Focus Point Types
There are a lot of terms thrown around when it comes to describing the autofocus points, but the two most important are linear (also called line), and cross-type. There is a good chance that your camera has a mix of both types of sensors, and it helps to know which type is used where. For example, the Nikon D7100 has 51 autofocus points, with 15 of them being cross-type and the other 36 being linear (Figure 4.4).
Figure 4.4 Nikon D7100 has 51 AF points: 15 cross-type and 36 linear AF sensors. The sensors in green are the linear AF sensors, while those shown in orange are the cross-type. The center AF point, shown in red, is usable as a cross-type sensor when f/8.0 is the maximum aperture.
Linear AF Points
Linear AF points are single-line sensors, also called vertical-line sensors, that detect the change in the contrast along a single dimension. These are more common and less accurate type of sensors, but knowing how they work can help you get the most out of them.
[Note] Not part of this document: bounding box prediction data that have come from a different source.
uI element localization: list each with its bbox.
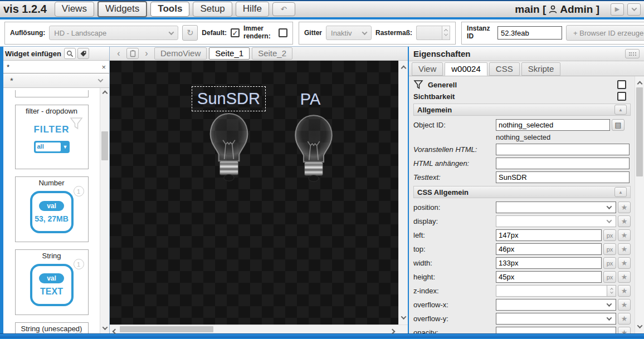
sidebar-header: Widget einfügen — [3, 47, 109, 61]
canvas-horizontal-scrollbar[interactable] — [110, 325, 408, 333]
z-index-spinner[interactable] — [607, 285, 616, 297]
view-next-button[interactable]: › — [141, 48, 152, 59]
append-html-input[interactable] — [496, 158, 630, 169]
tab-css[interactable]: CSS — [489, 62, 520, 76]
bulb-image[interactable] — [291, 112, 336, 190]
scroll-right-icon[interactable] — [391, 327, 394, 335]
top-unit-button[interactable]: px — [603, 243, 616, 255]
sidebar-scrollbar[interactable] — [100, 88, 109, 333]
generell-label: Generell — [428, 81, 457, 89]
view-tab-seite1[interactable]: Seite_1 — [209, 47, 250, 60]
resolution-refresh-button[interactable]: ↻ — [182, 25, 198, 41]
prepend-html-input[interactable] — [496, 144, 630, 155]
resolution-select[interactable]: HD - Landscape — [49, 26, 178, 40]
overflow-y-row: overflow-y: ★ — [413, 313, 631, 325]
z-index-preset-button[interactable]: ★ — [618, 285, 631, 297]
overflow-x-preset-button[interactable]: ★ — [618, 299, 631, 311]
scroll-up-icon[interactable] — [402, 64, 406, 72]
object-select-button[interactable]: ▤ — [612, 119, 625, 131]
height-preset-button[interactable]: ★ — [618, 271, 631, 283]
star-icon: ★ — [621, 217, 628, 225]
left-input[interactable] — [496, 229, 602, 241]
overflow-x-select[interactable] — [496, 299, 616, 311]
scroll-down-icon[interactable] — [402, 313, 406, 321]
refresh-icon: ↻ — [187, 28, 194, 38]
raster-spinner[interactable] — [442, 26, 450, 40]
widget-card-number[interactable]: Number 1 val 53, 27MB — [15, 176, 89, 242]
scroll-up-icon[interactable] — [638, 80, 642, 87]
width-input[interactable] — [496, 257, 602, 269]
testtext-row: Testtext: — [413, 171, 631, 183]
widget-card-string[interactable]: String 1 val TEXT — [15, 249, 89, 315]
generell-checkbox[interactable] — [617, 80, 626, 89]
design-canvas[interactable]: SunSDR PA — [110, 61, 398, 325]
scroll-left-icon[interactable] — [113, 327, 117, 335]
overflow-y-preset-button[interactable]: ★ — [618, 313, 631, 325]
menu-tools[interactable]: Tools — [150, 2, 189, 17]
display-preset-button[interactable]: ★ — [618, 215, 631, 227]
collapse-button[interactable]: ▲ — [614, 187, 627, 197]
bulb-image[interactable] — [206, 111, 252, 190]
widget-card-string-unescaped[interactable]: String (unescaped) 1 — [15, 322, 89, 333]
run-dropdown-button[interactable] — [627, 3, 641, 16]
prop-scrollbar-thumb[interactable] — [636, 87, 643, 176]
menu-setup[interactable]: Setup — [193, 2, 232, 17]
tab-skripte[interactable]: Skripte — [521, 62, 561, 76]
scroll-down-icon[interactable] — [103, 326, 108, 331]
canvas-vertical-scrollbar[interactable] — [398, 61, 408, 325]
object-id-input[interactable] — [496, 119, 610, 131]
position-preset-button[interactable]: ★ — [618, 202, 631, 213]
instance-id-input[interactable] — [497, 26, 562, 40]
collapse-button[interactable]: ▲ — [614, 105, 627, 115]
testtext-input[interactable] — [496, 171, 630, 183]
always-render-checkbox[interactable] — [279, 28, 287, 37]
overflow-y-select[interactable] — [496, 313, 616, 325]
undo-icon: ↶ — [281, 5, 287, 13]
raster-stepper[interactable] — [416, 26, 450, 40]
view-copy-button[interactable] — [126, 48, 139, 59]
widget-card-partial[interactable] — [15, 90, 89, 97]
sichtbarkeit-checkbox[interactable] — [617, 92, 626, 101]
top-input[interactable] — [496, 243, 602, 255]
default-checkbox[interactable]: ✓ — [231, 28, 240, 37]
height-input[interactable] — [496, 271, 602, 283]
undo-button[interactable]: ↶ — [272, 2, 295, 16]
height-unit-button[interactable]: px — [603, 271, 616, 283]
scroll-down-icon[interactable] — [638, 322, 642, 330]
display-select[interactable] — [496, 215, 616, 227]
widget-search-button[interactable] — [64, 48, 76, 59]
scroll-up-icon[interactable] — [103, 91, 108, 96]
browser-id-button[interactable]: + Browser ID erzeugen — [566, 25, 644, 41]
tab-view[interactable]: View — [412, 62, 443, 76]
left-unit-button[interactable]: px — [603, 229, 616, 241]
h-scrollbar-thumb[interactable] — [120, 326, 213, 332]
view-tab-seite2[interactable]: Seite_2 — [252, 47, 292, 60]
tab-widget-id[interactable]: w00024 — [445, 62, 487, 76]
width-preset-button[interactable]: ★ — [618, 257, 631, 269]
left-preset-button[interactable]: ★ — [618, 229, 631, 241]
width-unit-button[interactable]: px — [603, 257, 616, 269]
grid-select[interactable]: Inaktiv — [326, 26, 372, 40]
widget-search-input[interactable]: * × — [3, 61, 109, 73]
view-prev-button[interactable]: ‹ — [113, 48, 124, 59]
menu-views[interactable]: Views — [55, 2, 94, 17]
clear-icon[interactable]: × — [101, 63, 106, 71]
menu-hilfe[interactable]: Hilfe — [236, 2, 269, 17]
properties-scrollbar[interactable] — [635, 76, 644, 333]
widget-card-filter-dropdown[interactable]: filter - dropdown FILTER all ▼ — [15, 105, 89, 169]
canvas-widget-sunsdr[interactable]: SunSDR — [192, 86, 266, 111]
z-index-input[interactable] — [496, 285, 607, 297]
opacity-preset-button[interactable]: ★ — [618, 327, 631, 333]
view-tab-demoview[interactable]: DemoView — [154, 47, 207, 60]
run-button[interactable]: ▶ — [611, 3, 624, 16]
canvas-widget-pa[interactable]: PA — [294, 87, 327, 111]
panel-handle-button[interactable] — [625, 49, 640, 58]
sidebar-scrollbar-thumb[interactable] — [101, 131, 108, 160]
opacity-input[interactable] — [496, 327, 616, 333]
raster-input[interactable] — [416, 26, 442, 40]
widget-tag-button[interactable] — [77, 48, 89, 59]
top-preset-button[interactable]: ★ — [618, 243, 631, 255]
widget-set-select[interactable]: * — [3, 73, 109, 88]
position-select[interactable] — [496, 202, 616, 213]
menu-widgets[interactable]: Widgets — [97, 1, 147, 17]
The linear AF points work best when used to focus on items with detail and contrast that is perpendicular to the direction of the sensor. For example, if the sensor is placed vertically in the frame, then it works best with horizontal lines. If the sensor is horizontal, then it works best with vertical lines.
Cross-Type AF Points
Cross-type AF points are basically two linear or line sensors perpendicular to each other but covering the same area. This configuration makes them more accurate, as they can detect changes in two dimensions. Because the cross-type sensors are more accurate than the linear sensors, using them for critical focusing is a better choice.
Some high-end cameras have a double cross-type AF sensor in the center of the frame that is more accurate but only usable with a lens with a maximum aperture of f/2.8 or wider.